4.3.7 Vorbringen, das im erstinstanzlichen Verfahren vorzubringen gewesen wäre oder dort nicht mehr aufrechterhalten wurde – Artikel 12 (6) Satz 2 VOBK 2020
Dieser Abschnitt wurde aktualisiert, um die Rechtsprechung und Gesetzänderungen bis 31. Dezember 2023 zu berücksichtigen. Die vorherige Version dieses Abschnitts finden Sie in "Rechtsprechung der Beschwerdekammern", 10. Auflage (PDF). |
In T 868/20 wurde der Hilfsantrag 2 erstmalig mit der Beschwerdebegründung eingereicht, nachdem die Einspruchsabteilung in der mündlichen Verhandlung ihre in der vorläufigen Einschätzung vertretene Meinung dahin gehend geändert hatte, dass der erteilte Anspruch 8 nicht neu sei. Dies erklärte, so die Kammer, warum der Patentinhaber vor der Verhandlung keine für diese Situation angepassten Hilfsanträge vorbereiten konnte. Stattdessen wurden die bereits mit der Einspruchserwiderung eingereichten Hilfsanträge weiter verfolgt. Einer davon wurde für gewährbar erachtet. Mit der Einreichung des Hilfsantrags 2 verfolgte der Patentinhaber nun das legitime Ziel, das erteilte Patent weniger stark einzuschränken als in der für gewährbar gehaltenen Fassung. Unter Berücksichtigung weiterer Ermessensgesichtspunkte entschied die Kammer, den Hilfsantrag zum Verfahren zuzulassen.
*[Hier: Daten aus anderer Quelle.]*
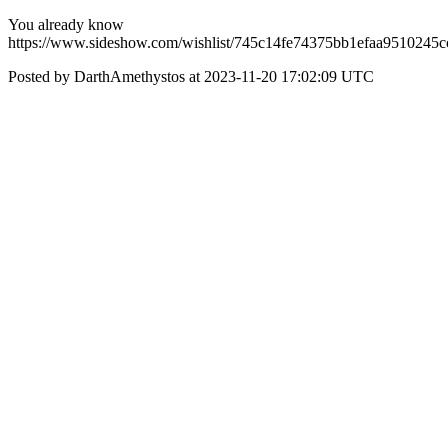
You already know
https://www.sideshow.com/wishlist/745c14fe74375bb1efaa9510245c
Posted by DarthAmethystos at 2023-11-20 17:02:09 UTC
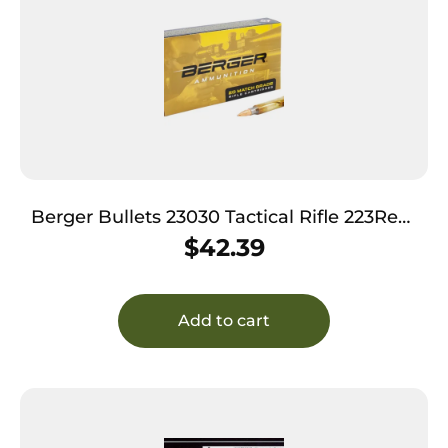
Berger Bullets 23030 Tactical Rifle 223Rem
77gr Open Tip Match 20 Per Box/10 Case
$
42.39
Add to cart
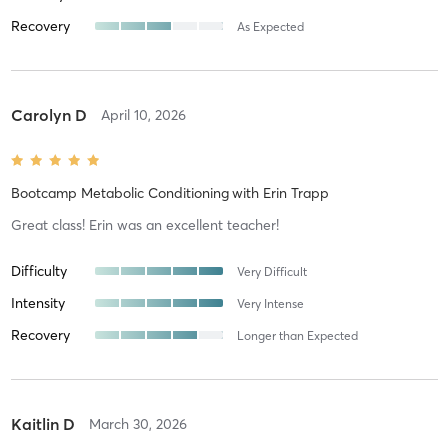
Recovery
As Expected
Carolyn D
April 10, 2026
Bootcamp Metabolic Conditioning
with
Erin Trapp
Great class! Erin was an excellent teacher!
Difficulty
Very Difficult
Intensity
Very Intense
Recovery
Longer than Expected
Kaitlin D
March 30, 2026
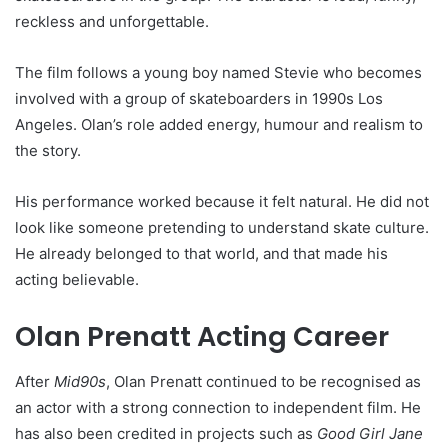
reckless and unforgettable.
The film follows a young boy named Stevie who becomes
involved with a group of skateboarders in 1990s Los
Angeles. Olan’s role added energy, humour and realism to
the story.
His performance worked because it felt natural. He did not
look like someone pretending to understand skate culture.
He already belonged to that world, and that made his
acting believable.
Olan Prenatt Acting Career
After
Mid90s
, Olan Prenatt continued to be recognised as
an actor with a strong connection to independent film. He
has also been credited in projects such as
Good Girl Jane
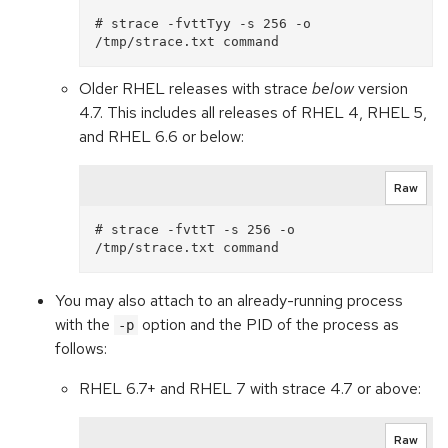
# strace -fvttTyy -s 256 -o 
Older RHEL releases with strace
below
version
4.7. This includes all releases of RHEL 4, RHEL 5,
and RHEL 6.6 or below:
Raw
# strace -fvttT -s 256 -o 
You may also attach to an already-running process
with the
option and the PID of the process as
-p
follows:
RHEL 6.7+ and RHEL 7 with strace 4.7 or above:
Raw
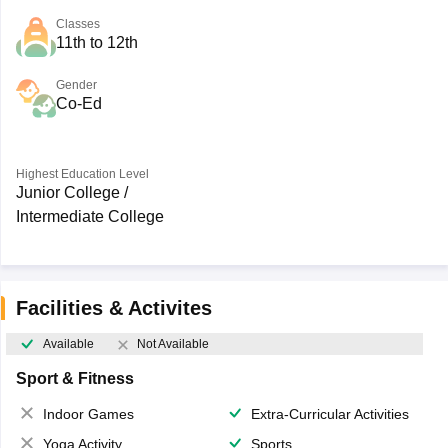
Classes
11th to 12th
Gender
Co-Ed
Highest Education Level
Junior College /
Intermediate College
Facilities & Activites
Available
Not Available
Sport & Fitness
Indoor Games
Extra-Curricular Activities
Yoga Activity
Sports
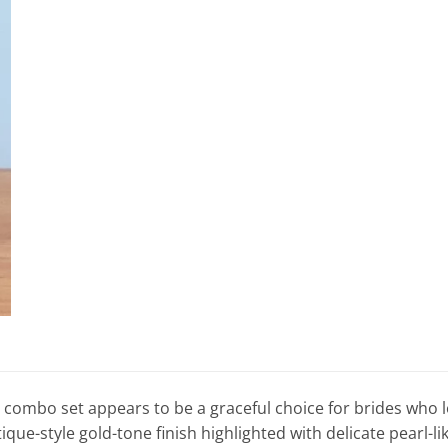
 combo set appears to be a graceful choice for brides who lov
que-style gold-tone finish highlighted with delicate pearl-lik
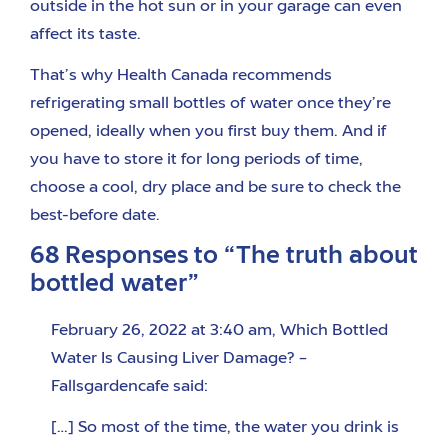
outside in the hot sun or in your garage can even
affect its taste.
That’s why Health Canada recommends
refrigerating small bottles of water once they’re
opened, ideally when you first buy them. And if
you have to store it for long periods of time,
choose a cool, dry place and be sure to check the
best-before date.
68 Responses to “The truth about
bottled water”
February 26, 2022 at 3:40 am
,
Which Bottled
Water Is Causing Liver Damage? –
Fallsgardencafe
said:
[…] So most of the time, the water you drink is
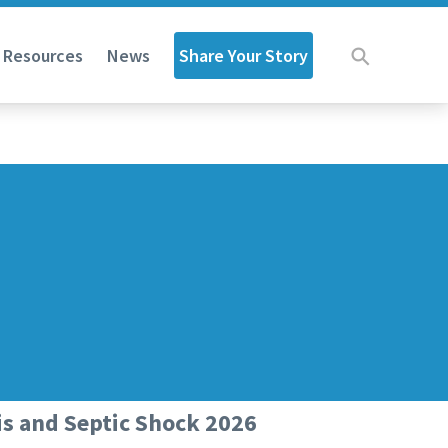
Share Your Story
d Resources
News
is and Septic Shock 2026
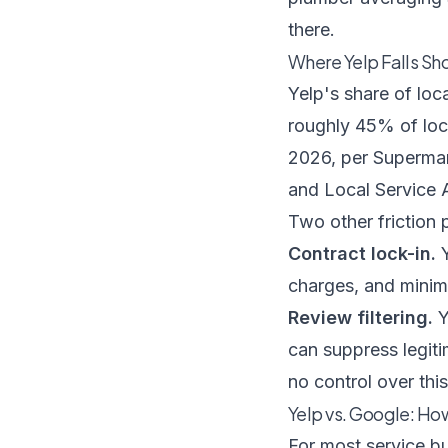
there.
Where Yelp Falls Sho
Yelp's share of loc
roughly 45% of loca
2026, per
Supermar
and Local Service 
Two other friction
Contract lock-in.
Y
charges, and minimu
Review filtering.
Y
can suppress legiti
no control over thi
Yelp vs. Google: Ho
For most service b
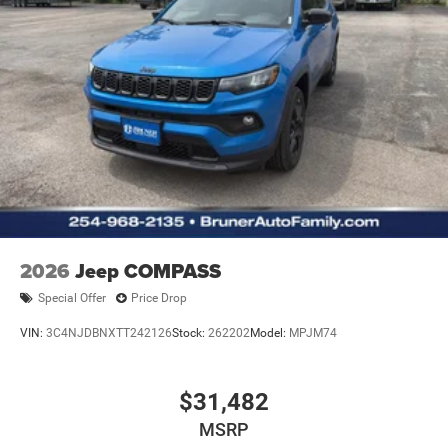
2026
Jeep COMPASS
Special Offer
Price Drop
VIN:
3C4NJDBNXTT242126
Stock:
262202
Model:
MPJM74
$31,482
MSRP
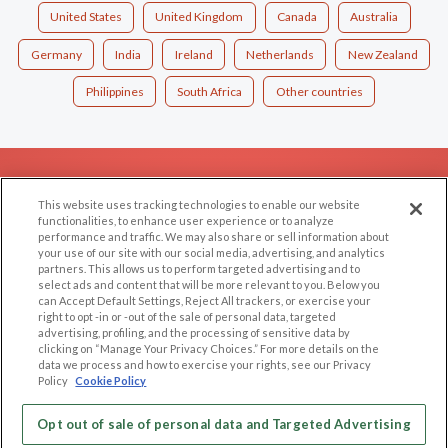
United States
United Kingdom
Canada
Australia
Germany
India
Ireland
Netherlands
New Zealand
Philippines
South Africa
Other countries
EXPLORE
SUPPORT
This website uses tracking technologies to enable our website
Browse by Category
Help/FAQ
functionalities, to enhance user experience or to analyze
performance and traffic. We may also share or sell information about
Browse by Country
Contact Us
your use of our site with our social media, advertising, and analytics
Dating Blog
partners. This allows us to perform targeted advertising and to
select ads and content that will be more relevant to you. Below you
Forum/Topic
can Accept Default Settings, Reject All trackers, or exercise your
right to opt -in or -out of the sale of personal data, targeted
advertising, profiling, and the processing of sensitive data by
LEGAL
OTHER PLATFORMS
clicking on “Manage Your Privacy Choices.” For more details on the
data we process and how to exercise your rights, see our Privacy
Follow Us on
Cookie Privacy
Policy
Cookie Policy
Privacy Policy
Terms of use
Opt out of sale of personal data and Targeted Advertising
Our apps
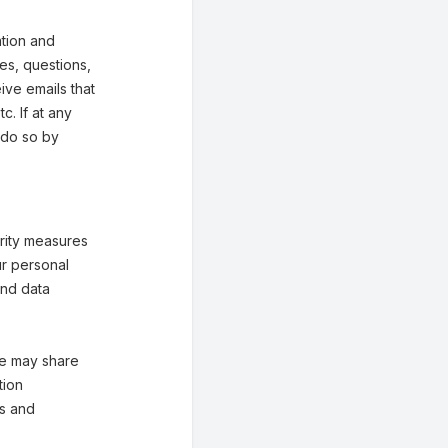
tion and
ies, questions,
eive emails that
. If at any
 do so by
rity measures
ur personal
and data
 We may share
tion
es and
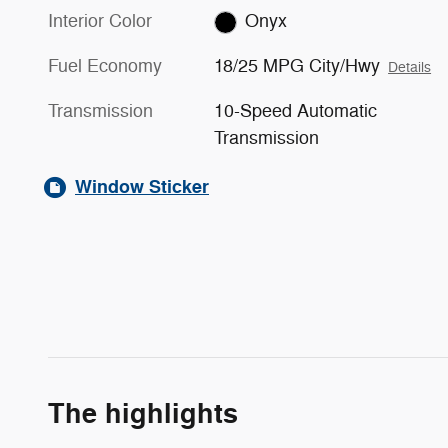
Interior Color
Onyx
Fuel Economy
18/25 MPG City/Hwy
Details
Transmission
10-Speed Automatic
Transmission
Window Sticker
The highlights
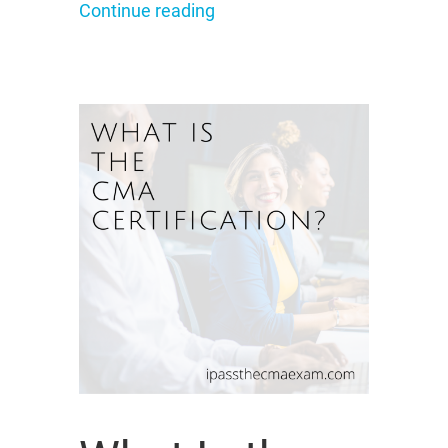
Continue reading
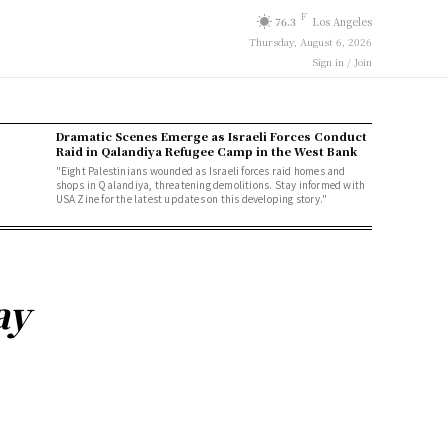
F
76.3
Los Angeles
Thursday, August 6, 2026
Sign in / Join
Dramatic Scenes Emerge as Israeli Forces Conduct
Raid in Qalandiya Refugee Camp in the West Bank
"Eight Palestinians wounded as Israeli forces raid homes and
shops in Qalandiya, threatening demolitions. Stay informed with
USA Zine for the latest updates on this developing story."
ay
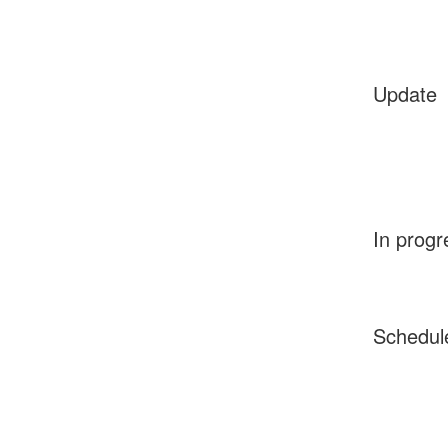
Update
In progr
Schedul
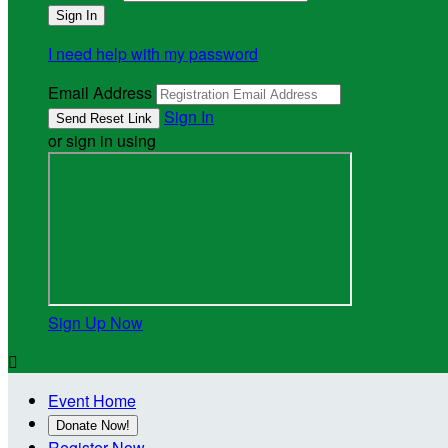
I need help with my password
Email Address
Sign In
or sign in using
Sign Up Now

Event Home
Donate Now!
Register Now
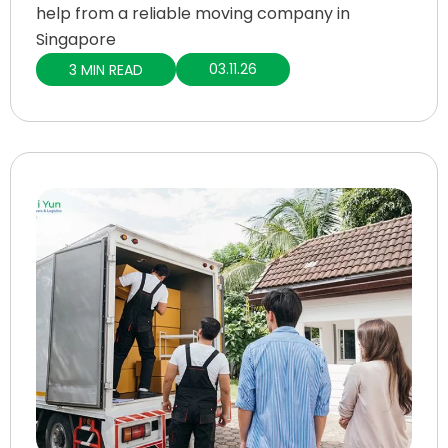
help from a reliable moving company in
Singapore
03.11.26
3 MIN READ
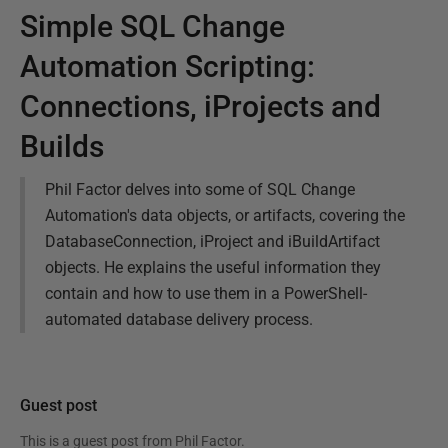
Simple SQL Change
Automation Scripting:
Connections, iProjects and
Builds
Phil Factor delves into some of SQL Change
Automation's data objects, or artifacts, covering the
DatabaseConnection, iProject and iBuildArtifact
objects. He explains the useful information they
contain and how to use them in a PowerShell-
automated database delivery process.
Guest post
This is a guest post from
Phil Factor
.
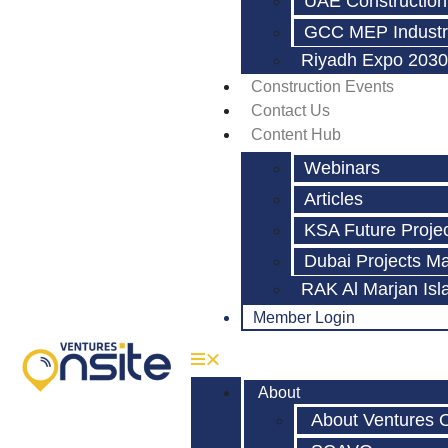
UAE Construction
GCC MEP Industr
Riyadh Expo 2030
Construction Events
Contact Us
Content Hub
Webinars
Articles
KSA Future Proje
Dubai Projects M
RAK Al Marjan Isl
Member Login
About
About Ventures 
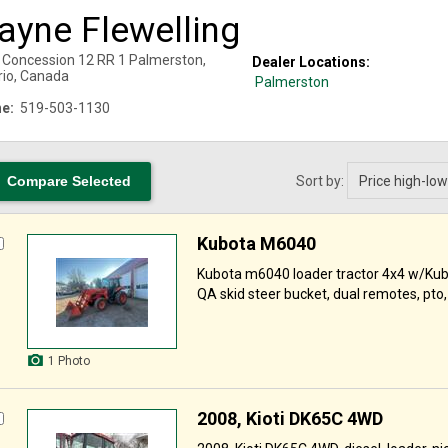
ayne Flewelling
 Concession 12 RR 1
Palmerston
,
Dealer Locations:
rio
,
Canada
Palmerston
e:
519-503-1130
Sort by:
Kubota M6040
Kubota m6040 loader tractor 4x4 w/Kub
QA skid steer bucket, dual remotes, pto, 
1 Photo
2008, Kioti DK65C 4WD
In der Sache T 847/20 hingegen, in der die Einspruchsabteilung ebenfalls von ihrer in der mündlichen Verhandlung vertretenen vorläufigen Einschätzung abgewichen war, befand die Kammer, dass die strittigen Hilfsanträge, die erstmals mit der Beschwerdebegründung eingereicht wurden, nichtsdestotrotz im Verfahren vor der Einspruchsabteilung hätten vorgelegt werden müssen. Der Einwand, den der Beschwerdeführer (Patentinhaber) ausräumen wollte, war bereits in der Einspruchsschrift enthalten. Zwar änderte sich die Einschätzung der Einspruchsabteilung im Verlauf des Verfahrens, doch hatte der Beschwerdeführer mehrfach Gelegenheit, auf diesen Einwand mit der Einreichung neuer Anträge einzugehen, und reichte während der mündlichen Verhandlung auch mehrere Anträge zu diesem Zweck ein. Die Kammer konnte keinen triftigen Grund erkennen, der die Einreichung weiterer Anträge zur Behandlung eben dieser Fragestellung in der Beschwerdephase rechtfertigen würde.